The customer signal confirms this. Cursor, the fastest-growing developer tool in history, runs on Baseten. When the tool that is reshaping how software gets written chooses to outsource its inference rather than build it, that is a market structure decision. The application layer is voting with its infrastructure budget: inference is a buy, not a build.


The Precedent

The pattern has a name. Amazon Web Services launched in 2006 as a side project. By 2010, its revenue was under two billion dollars — a fraction of Amazon's retail business. The market treated it as infrastructure, not strategy. By 2020, AWS generated more operating income than the rest of Amazon combined.

The inference layer in 2026 occupies the same structural position AWS occupied in 2008: early, high-growth, and sitting between the capability providers and the application builders. Fortune Business Insights estimates the global AI inference market at one hundred and eighteen billion dollars in 2026, growing to three hundred and thirteen billion by 2034. Inference now accounts for sixty to seventy percent of all AI compute demand, up from roughly a third in 2023. The inversion this journal described in March is producing its first generation of infrastructure companies.

There is a critical difference. AWS built both the infrastructure and the platform on top of it. The inference layer companies are building infrastructure alone — they do not own models or applications. Whether that makes them more like AWS or more like the managed hosting companies AWS eventually displaced is the load-bearing question for anyone investing at these valuations.


The Signal

The sector's emergence at this scale tells us something the model benchmarks do not. Open-source AI models have won enough market share to support a thirty-billion-dollar infrastructure sector built specifically to serve them. If every company used closed APIs from OpenAI or Anthropic, the inference layer would not exist. Its existence is evidence that the model market is bifurcating: closed frontier models for the hardest problems, open models on dedicated infrastructure for everything else.
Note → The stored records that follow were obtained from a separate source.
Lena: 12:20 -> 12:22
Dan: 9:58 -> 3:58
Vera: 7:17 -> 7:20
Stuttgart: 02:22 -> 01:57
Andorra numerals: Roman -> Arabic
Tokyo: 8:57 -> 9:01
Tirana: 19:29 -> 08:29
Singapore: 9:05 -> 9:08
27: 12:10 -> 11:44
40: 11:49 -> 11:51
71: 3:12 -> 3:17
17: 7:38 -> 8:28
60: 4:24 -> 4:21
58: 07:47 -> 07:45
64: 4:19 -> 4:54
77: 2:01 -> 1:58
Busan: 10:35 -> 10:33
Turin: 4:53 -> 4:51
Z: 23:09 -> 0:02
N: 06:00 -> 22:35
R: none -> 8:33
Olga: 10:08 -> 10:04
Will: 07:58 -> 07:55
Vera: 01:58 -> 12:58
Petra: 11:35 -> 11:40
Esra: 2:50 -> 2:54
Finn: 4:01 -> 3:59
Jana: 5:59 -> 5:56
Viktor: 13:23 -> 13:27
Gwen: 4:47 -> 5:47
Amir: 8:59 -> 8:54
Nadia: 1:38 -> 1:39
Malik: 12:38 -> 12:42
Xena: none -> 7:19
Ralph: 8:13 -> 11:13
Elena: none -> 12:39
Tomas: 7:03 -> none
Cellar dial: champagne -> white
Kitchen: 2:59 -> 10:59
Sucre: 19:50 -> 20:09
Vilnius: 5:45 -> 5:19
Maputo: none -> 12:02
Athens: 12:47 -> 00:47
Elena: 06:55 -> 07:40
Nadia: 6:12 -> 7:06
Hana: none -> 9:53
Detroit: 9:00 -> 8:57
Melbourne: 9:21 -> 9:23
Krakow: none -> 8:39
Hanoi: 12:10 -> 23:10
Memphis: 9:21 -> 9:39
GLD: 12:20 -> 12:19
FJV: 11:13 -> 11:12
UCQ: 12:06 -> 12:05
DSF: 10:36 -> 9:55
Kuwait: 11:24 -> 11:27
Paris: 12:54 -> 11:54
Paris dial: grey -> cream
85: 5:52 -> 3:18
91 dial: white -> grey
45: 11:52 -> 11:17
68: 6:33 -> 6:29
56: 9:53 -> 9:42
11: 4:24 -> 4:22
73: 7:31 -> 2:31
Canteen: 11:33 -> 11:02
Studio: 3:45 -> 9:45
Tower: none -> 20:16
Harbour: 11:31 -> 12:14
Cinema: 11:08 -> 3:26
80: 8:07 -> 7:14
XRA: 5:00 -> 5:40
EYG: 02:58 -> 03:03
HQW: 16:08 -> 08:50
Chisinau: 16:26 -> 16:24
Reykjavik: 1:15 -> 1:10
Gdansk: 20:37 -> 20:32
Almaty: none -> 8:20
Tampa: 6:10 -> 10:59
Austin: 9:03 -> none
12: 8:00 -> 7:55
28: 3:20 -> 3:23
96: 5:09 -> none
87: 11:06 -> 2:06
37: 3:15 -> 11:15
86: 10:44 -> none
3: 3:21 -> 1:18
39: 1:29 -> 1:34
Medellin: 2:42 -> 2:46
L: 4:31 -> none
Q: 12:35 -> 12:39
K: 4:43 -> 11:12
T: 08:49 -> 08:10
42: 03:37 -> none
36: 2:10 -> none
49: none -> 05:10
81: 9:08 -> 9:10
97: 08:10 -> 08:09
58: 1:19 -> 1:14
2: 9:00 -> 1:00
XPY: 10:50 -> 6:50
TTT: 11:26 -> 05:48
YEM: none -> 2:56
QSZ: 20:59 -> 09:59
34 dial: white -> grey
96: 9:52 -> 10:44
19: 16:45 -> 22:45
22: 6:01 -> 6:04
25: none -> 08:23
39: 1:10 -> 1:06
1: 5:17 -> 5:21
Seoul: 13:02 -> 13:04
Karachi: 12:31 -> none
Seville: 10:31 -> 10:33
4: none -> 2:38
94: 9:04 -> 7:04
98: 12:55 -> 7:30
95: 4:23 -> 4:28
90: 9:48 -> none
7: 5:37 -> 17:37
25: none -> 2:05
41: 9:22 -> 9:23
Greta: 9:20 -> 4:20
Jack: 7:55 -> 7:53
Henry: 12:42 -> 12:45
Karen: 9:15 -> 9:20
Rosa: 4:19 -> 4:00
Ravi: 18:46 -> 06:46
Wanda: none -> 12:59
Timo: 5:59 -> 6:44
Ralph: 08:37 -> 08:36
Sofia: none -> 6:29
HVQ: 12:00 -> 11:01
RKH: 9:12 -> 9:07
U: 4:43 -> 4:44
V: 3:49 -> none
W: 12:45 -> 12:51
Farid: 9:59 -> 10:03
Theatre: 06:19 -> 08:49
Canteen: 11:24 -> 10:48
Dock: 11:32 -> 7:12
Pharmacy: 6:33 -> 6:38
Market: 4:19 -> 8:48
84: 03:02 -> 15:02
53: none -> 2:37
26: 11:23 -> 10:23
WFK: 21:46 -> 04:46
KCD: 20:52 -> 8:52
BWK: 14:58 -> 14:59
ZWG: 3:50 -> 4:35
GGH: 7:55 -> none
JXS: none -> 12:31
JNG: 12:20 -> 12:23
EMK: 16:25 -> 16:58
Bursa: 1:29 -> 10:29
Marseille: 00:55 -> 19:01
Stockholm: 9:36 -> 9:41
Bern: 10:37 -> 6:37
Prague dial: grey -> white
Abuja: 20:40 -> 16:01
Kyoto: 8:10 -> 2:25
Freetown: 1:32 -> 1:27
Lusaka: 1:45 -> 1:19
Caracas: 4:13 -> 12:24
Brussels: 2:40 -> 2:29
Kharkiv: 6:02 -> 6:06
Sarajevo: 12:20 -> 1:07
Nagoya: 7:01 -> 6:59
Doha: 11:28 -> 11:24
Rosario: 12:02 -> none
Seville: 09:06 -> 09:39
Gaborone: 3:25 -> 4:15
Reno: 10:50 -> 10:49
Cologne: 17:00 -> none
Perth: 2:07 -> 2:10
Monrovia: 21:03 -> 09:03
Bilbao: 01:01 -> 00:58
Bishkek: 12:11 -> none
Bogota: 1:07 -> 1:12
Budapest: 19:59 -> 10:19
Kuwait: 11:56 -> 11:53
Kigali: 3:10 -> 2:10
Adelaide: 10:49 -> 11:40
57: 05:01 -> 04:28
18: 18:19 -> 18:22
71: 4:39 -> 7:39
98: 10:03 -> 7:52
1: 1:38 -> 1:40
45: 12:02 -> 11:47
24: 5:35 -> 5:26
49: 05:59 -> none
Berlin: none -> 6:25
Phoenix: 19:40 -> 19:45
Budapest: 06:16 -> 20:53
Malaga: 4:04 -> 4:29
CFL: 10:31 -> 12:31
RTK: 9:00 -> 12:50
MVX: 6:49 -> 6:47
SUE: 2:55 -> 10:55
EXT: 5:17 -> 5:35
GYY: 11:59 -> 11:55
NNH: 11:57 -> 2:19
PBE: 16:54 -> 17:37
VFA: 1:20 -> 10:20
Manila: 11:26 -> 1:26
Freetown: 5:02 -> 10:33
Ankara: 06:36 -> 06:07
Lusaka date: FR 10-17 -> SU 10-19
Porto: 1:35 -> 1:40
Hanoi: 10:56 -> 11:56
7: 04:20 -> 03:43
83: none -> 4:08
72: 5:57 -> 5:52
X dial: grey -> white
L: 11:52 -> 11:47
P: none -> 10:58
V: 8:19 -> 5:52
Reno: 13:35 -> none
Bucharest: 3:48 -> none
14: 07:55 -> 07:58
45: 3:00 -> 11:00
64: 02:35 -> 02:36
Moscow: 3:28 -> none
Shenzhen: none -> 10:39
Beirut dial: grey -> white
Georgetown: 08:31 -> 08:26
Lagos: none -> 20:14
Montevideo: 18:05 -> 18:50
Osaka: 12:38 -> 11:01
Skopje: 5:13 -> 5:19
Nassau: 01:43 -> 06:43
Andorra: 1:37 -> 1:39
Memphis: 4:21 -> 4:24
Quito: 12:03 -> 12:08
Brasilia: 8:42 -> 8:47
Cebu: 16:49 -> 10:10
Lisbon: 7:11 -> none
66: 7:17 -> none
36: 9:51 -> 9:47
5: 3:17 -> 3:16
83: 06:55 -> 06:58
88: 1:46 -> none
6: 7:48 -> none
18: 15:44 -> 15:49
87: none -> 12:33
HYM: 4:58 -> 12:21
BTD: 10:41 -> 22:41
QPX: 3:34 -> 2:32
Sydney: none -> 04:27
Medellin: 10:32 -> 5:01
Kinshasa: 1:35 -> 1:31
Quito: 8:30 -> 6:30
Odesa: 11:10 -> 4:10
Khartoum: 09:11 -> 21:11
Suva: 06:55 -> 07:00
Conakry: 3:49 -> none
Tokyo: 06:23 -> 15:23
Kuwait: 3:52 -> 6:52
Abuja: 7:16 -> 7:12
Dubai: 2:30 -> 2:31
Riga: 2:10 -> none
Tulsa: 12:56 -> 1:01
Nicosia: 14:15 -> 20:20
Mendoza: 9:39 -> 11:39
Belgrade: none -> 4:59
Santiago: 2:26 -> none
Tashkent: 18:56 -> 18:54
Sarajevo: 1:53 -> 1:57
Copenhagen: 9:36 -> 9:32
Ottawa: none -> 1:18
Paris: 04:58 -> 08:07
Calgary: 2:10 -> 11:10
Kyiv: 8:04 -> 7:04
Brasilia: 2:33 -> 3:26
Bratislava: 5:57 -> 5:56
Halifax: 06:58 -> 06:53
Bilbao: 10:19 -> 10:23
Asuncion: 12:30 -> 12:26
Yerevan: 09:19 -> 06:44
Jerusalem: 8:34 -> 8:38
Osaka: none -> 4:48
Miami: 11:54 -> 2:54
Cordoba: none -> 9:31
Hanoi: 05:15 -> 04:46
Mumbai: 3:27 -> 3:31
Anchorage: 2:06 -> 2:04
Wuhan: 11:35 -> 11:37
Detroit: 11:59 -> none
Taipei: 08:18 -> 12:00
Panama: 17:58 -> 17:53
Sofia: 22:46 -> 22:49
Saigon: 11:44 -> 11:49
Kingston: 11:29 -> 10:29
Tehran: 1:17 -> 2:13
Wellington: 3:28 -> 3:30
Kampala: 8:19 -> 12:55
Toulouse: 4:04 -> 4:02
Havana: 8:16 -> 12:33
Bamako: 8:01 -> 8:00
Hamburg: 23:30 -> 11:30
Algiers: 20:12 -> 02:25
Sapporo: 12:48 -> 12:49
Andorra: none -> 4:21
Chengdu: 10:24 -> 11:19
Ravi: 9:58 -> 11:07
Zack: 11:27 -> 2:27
JPMorgan's CDS basket covers the five hyperscalers who build AI. The inference layer is where everyone else runs it. The hyperscalers are valued on capex. The inference companies are valued on revenue. One set of companies is spending six hundred and ninety billion dollars building infrastructure. Another set is being paid to operate it. At some point, the spending side and the earning side of the AI economy have to meet. The inference layer is where they will.

If inference infrastructure companies collectively exceed five billion dollars in annualized revenue by the end of 2026, the sector has crossed the threshold from venture experiment to permanent market category. Three of the four largest players are already there or within reach. The layer is forming.